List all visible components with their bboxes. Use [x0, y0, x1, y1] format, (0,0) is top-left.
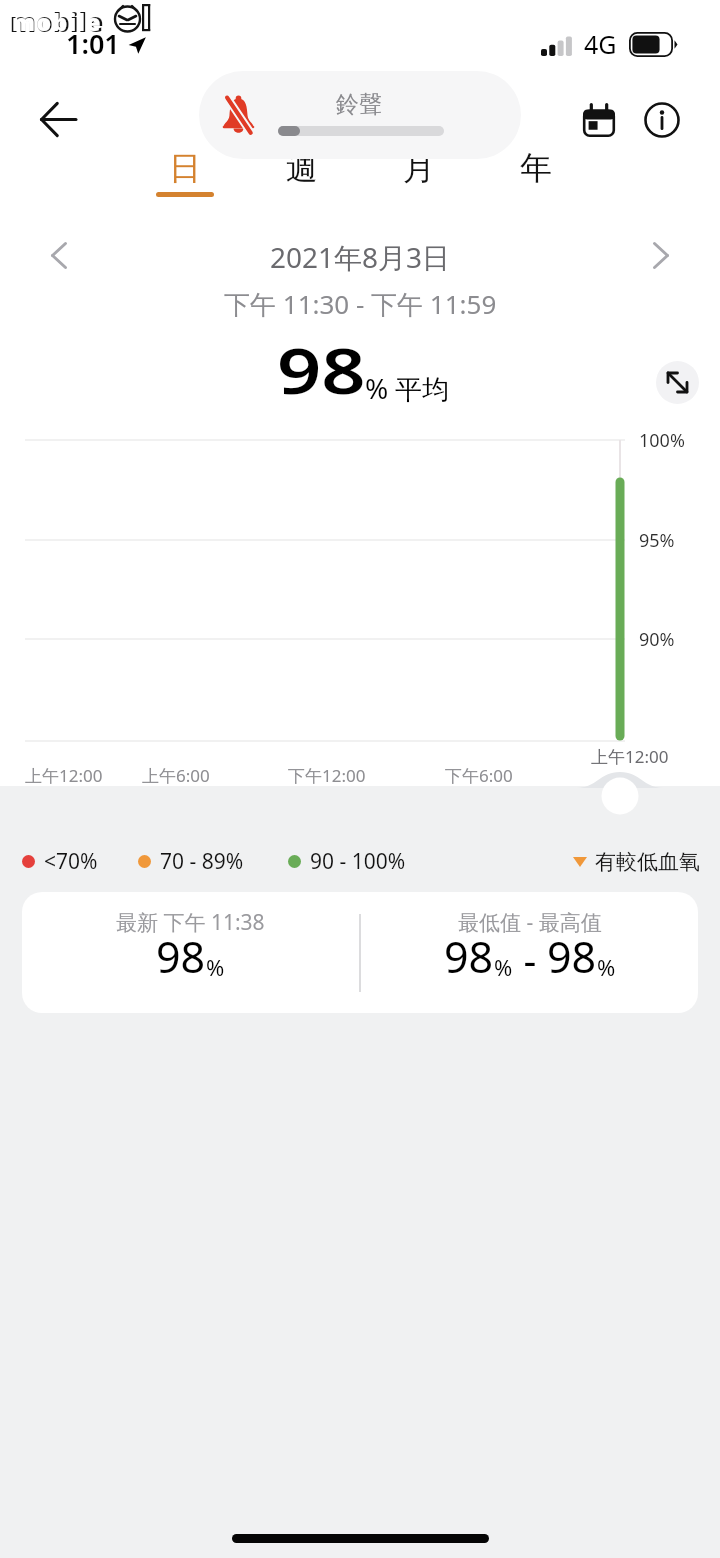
button[interactable]: 年	[477, 148, 594, 200]
staticText: 95%	[639, 528, 675, 553]
staticText: 90%	[639, 627, 675, 652]
button[interactable]: 月	[360, 148, 477, 200]
button[interactable]: Previous day	[28, 224, 90, 286]
staticText: 週	[286, 148, 318, 188]
staticText: %	[365, 369, 389, 407]
staticText: %	[206, 952, 225, 982]
button[interactable]: Next day	[630, 224, 692, 286]
staticText: 100%	[639, 428, 685, 453]
staticText: 下午6:00	[445, 764, 513, 787]
staticText: 70 - 89%	[160, 847, 244, 876]
staticText: 98	[156, 927, 206, 986]
staticText: <70%	[44, 847, 98, 876]
staticText: 月	[403, 148, 435, 188]
button[interactable]: 週	[243, 148, 360, 200]
button[interactable]: Information	[628, 86, 696, 154]
staticText: mobile	[10, 4, 104, 39]
staticText: 上午6:00	[142, 764, 210, 787]
staticText: 下午12:00	[288, 764, 366, 787]
staticText: 上午12:00	[591, 745, 669, 768]
button[interactable]: 90 - 100%	[288, 847, 406, 876]
staticText: 4G	[584, 27, 617, 61]
staticText: 1:01	[66, 25, 120, 62]
staticText: %	[494, 952, 513, 982]
staticText: 90 - 100%	[310, 847, 406, 876]
button[interactable]: 日	[126, 148, 243, 200]
button[interactable]: <70%	[22, 847, 98, 876]
staticText: mobile	[12, 6, 102, 37]
staticText: 有較低血氧	[595, 849, 700, 875]
staticText: 鈴聲	[336, 90, 382, 119]
button[interactable]: 70 - 89%	[138, 847, 244, 876]
staticText: 98	[547, 927, 597, 986]
staticText: -	[513, 932, 547, 986]
staticText: 上午12:00	[25, 764, 103, 787]
staticText: 98	[444, 927, 494, 986]
staticText: 下午 11:30 - 下午 11:59	[224, 286, 497, 322]
button[interactable]: Back	[22, 83, 94, 155]
button[interactable]: 最新 下午 11:38	[22, 892, 698, 1013]
staticText: 最新 下午 11:38	[116, 908, 265, 937]
staticText: 2021年8月3日	[270, 238, 451, 276]
staticText: 日	[169, 148, 201, 188]
button[interactable]: Calendar	[565, 86, 633, 154]
staticText: 98	[277, 326, 366, 413]
staticText: %	[597, 952, 616, 982]
staticText: 最低值 - 最高值	[458, 908, 602, 937]
button[interactable]: Expand chart	[656, 361, 699, 404]
staticText: 年	[520, 148, 552, 188]
staticText: 平均	[395, 373, 449, 407]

◆ Task description
Each line of the data that has the string "mobile" should be returned.

◆ Output for this exercise
staticText: mobile	[10, 4, 104, 39]
staticText: mobile	[12, 6, 102, 37]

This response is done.